India, despite being in a healthy position at the break, now find themselves 38-3. Rishabh Pant is present at the other end but he hasn’t been in great form in white-ball cricket. Suryakumar Yadav dazzled during the T20Is but hasn’t found his feet this series. Hardik Pandya and Ravindra Jadeja remain top-drawer finishers. Neither, though, has an ODI hundred to their names.
This isn’t a lost cause yet. However, it seems very close to it. Not just because England are purring. But also because India floundered in a similarly tricky run-chase at Lord’s a few days ago. In that game, Pant, who batted at No.4, chipped a full toss tamely to mid-on, leading to plenty of head-scratching around the globe and opinions that he wasn’t quite suited to bat that high in an ODI.
So, Pant has something to prove on the personal front, and he has to make sure that India register another ODI series victory. For a cricketer as free-spirited as the wicket-keeper, this is the worst possible outcome – a situation where he has to curb his instincts and adhere to a slightly different norm. Pant, however, is different. Not just in how he approaches the game, but in how he almost always stands up when his team requires him most.

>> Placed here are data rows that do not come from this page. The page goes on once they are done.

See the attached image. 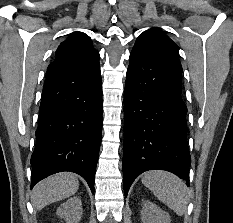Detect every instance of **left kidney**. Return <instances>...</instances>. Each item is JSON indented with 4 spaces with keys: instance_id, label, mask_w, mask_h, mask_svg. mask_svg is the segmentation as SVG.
<instances>
[{
    "instance_id": "obj_1",
    "label": "left kidney",
    "mask_w": 233,
    "mask_h": 223,
    "mask_svg": "<svg viewBox=\"0 0 233 223\" xmlns=\"http://www.w3.org/2000/svg\"><path fill=\"white\" fill-rule=\"evenodd\" d=\"M141 221L142 223H170L171 217L167 211L161 209L156 203L142 199Z\"/></svg>"
}]
</instances>
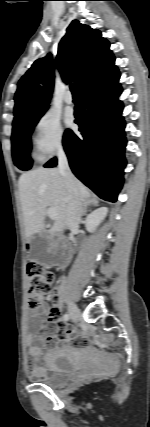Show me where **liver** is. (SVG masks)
I'll list each match as a JSON object with an SVG mask.
<instances>
[{
	"mask_svg": "<svg viewBox=\"0 0 150 427\" xmlns=\"http://www.w3.org/2000/svg\"><path fill=\"white\" fill-rule=\"evenodd\" d=\"M75 185L83 200L91 197L89 189L76 178ZM19 194L27 239L45 230L44 219L50 207L57 210V218L49 232L64 230L68 190L59 169L38 168L23 173L19 178Z\"/></svg>",
	"mask_w": 150,
	"mask_h": 427,
	"instance_id": "liver-1",
	"label": "liver"
}]
</instances>
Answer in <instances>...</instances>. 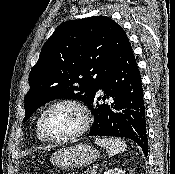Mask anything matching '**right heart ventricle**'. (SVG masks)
<instances>
[{
    "label": "right heart ventricle",
    "instance_id": "obj_1",
    "mask_svg": "<svg viewBox=\"0 0 175 174\" xmlns=\"http://www.w3.org/2000/svg\"><path fill=\"white\" fill-rule=\"evenodd\" d=\"M36 134H37V137L41 140V141H44L45 139L42 137L40 131H39V125H38V122H37V125H36Z\"/></svg>",
    "mask_w": 175,
    "mask_h": 174
}]
</instances>
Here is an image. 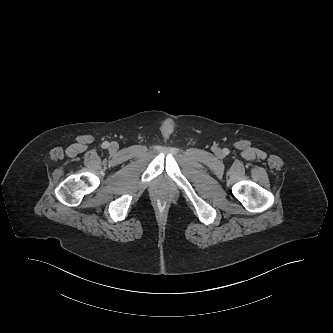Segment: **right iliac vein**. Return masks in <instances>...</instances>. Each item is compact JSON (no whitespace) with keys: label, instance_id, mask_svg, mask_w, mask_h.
<instances>
[{"label":"right iliac vein","instance_id":"obj_1","mask_svg":"<svg viewBox=\"0 0 333 333\" xmlns=\"http://www.w3.org/2000/svg\"><path fill=\"white\" fill-rule=\"evenodd\" d=\"M110 149H111L112 151H116V150L118 149V144H117L116 142H112V143L110 144Z\"/></svg>","mask_w":333,"mask_h":333}]
</instances>
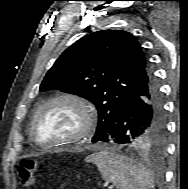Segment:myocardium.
Listing matches in <instances>:
<instances>
[{
    "label": "myocardium",
    "instance_id": "1",
    "mask_svg": "<svg viewBox=\"0 0 188 189\" xmlns=\"http://www.w3.org/2000/svg\"><path fill=\"white\" fill-rule=\"evenodd\" d=\"M70 103L78 107L82 115V124L80 129L71 137L52 141V142H42L36 136V124L42 114V112L49 106L57 103ZM96 124V114L91 103L84 97L70 92H63L52 96L43 102L36 110L30 126V135L33 141L42 147H59L74 144L86 138L95 128Z\"/></svg>",
    "mask_w": 188,
    "mask_h": 189
}]
</instances>
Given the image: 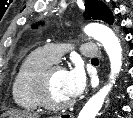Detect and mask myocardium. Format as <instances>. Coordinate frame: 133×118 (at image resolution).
Listing matches in <instances>:
<instances>
[{
  "instance_id": "1",
  "label": "myocardium",
  "mask_w": 133,
  "mask_h": 118,
  "mask_svg": "<svg viewBox=\"0 0 133 118\" xmlns=\"http://www.w3.org/2000/svg\"><path fill=\"white\" fill-rule=\"evenodd\" d=\"M61 68L58 64H51L49 65L40 75L38 82H37V96L42 105L47 110L50 111H64L69 109L73 106L74 101L69 100L63 103L55 102L50 96V78L52 72L57 69Z\"/></svg>"
}]
</instances>
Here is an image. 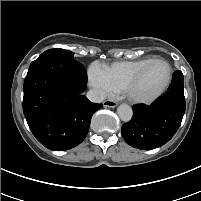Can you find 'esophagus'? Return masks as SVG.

Prior to the 3rd ODI at Manchester, Pant hadn’t notched up a century in ODI cricket. He has five in the longest format, indicating that he has the technique and the temperament to stand his ground in international cricket. The numbers in white-ball cricket, though, painted an entirely different story.
A lot of it was skewed because of the wicket-keeper’s poor run while chasing. Before Sunday, he had scored 142 runs in 12 innings at an average of 12.9. Batting first, he had still fared decently, mustering 573 runs at an average of 47.75 and a strike rate of 116.46. But now, that anomaly has been corrected, and in some style.
Rishabh Pant produced a special knock at Old Trafford
If speaking solely about this knock, there were several elements to fall in love with. The way Pant handled himself at the start of his essay. The manner in which he absorbed pressure and even played second-fiddle to Hardik Pandya. And, of course, the strokes he unfurled once he had sized up the situation completely.
It might’ve been his first ODI hundred but at no point did it feel that he was chasing a milestone. He was in his own bubble yet acutely aware of the pressure and the magnitude of the occasion. He knew how powerful and destructive he could be, yet knew how solid and stable he needed to be for India’s cause. He understood how he was on the verge of history, but also acknowledged how imperative it was to stay in the present and watch each ball as it came.
In the context of Pant’s ODI career, this might have seemed an aberration – largely because of how he hasn’t fully fulfilled his potential in the format. But from a broader perspective, it was indicative of how he keeps finding ways to be India’s guardian angel. Whether it be at Cape Town, Edgbaston, the Gabba, the SCG, or Old Trafford. Not many are able to do this that often – that too while curbing what seems to be their natural instinct.
But Pant seems to have mastered it and that, more than anything else, should be the lasting image of this particular innings. It was excellent. It had everything you would come to expect from Pant. But it was special because it also had aspects many thought the wicket-keeper could never blend together.
Post the game, the wicket-keeper admitted that he aspired to score more runs for India in high-pressure situations because the satisfaction that provides is unparalleled. With the way he has been going, it might not be a stretch to say that he might even have been hoping for India to be put under the cosh. Just so that he could arrive, clear the air of tension and leave his own imprint on the game.
It takes a lot of character and skill to have that sort of mindset. The ability to be the cricketer that takes his side to safety. The proclivity to look at adversity in the eye and tell it you’re not afraid. There’s a perception that free-spirited cricketers, especially of Pant’s ilk, aren’t designed for such heroics.
But the wicket-keeper, like he has often done in his career, continues to change what seem conventional definitions. So much so that you start believing he almost waits for everyone to write him off, just so that he can, stone-faced, smirk at them and make them feel guilty for questioning his powers.
It's happened far too regularly to be treated as a deviation from the norm as well. Maybe then, it is the norm – a norm that is now threatening to materialize across formats, conditions and most definitely when India are in strife.
Cometh the hour, cometh Rishabh Pant. And you got to feel India will remain forever indebted to him for this particular trait – even more than his determination, extravagance, flamboyance and grit. And that tells a story in itself.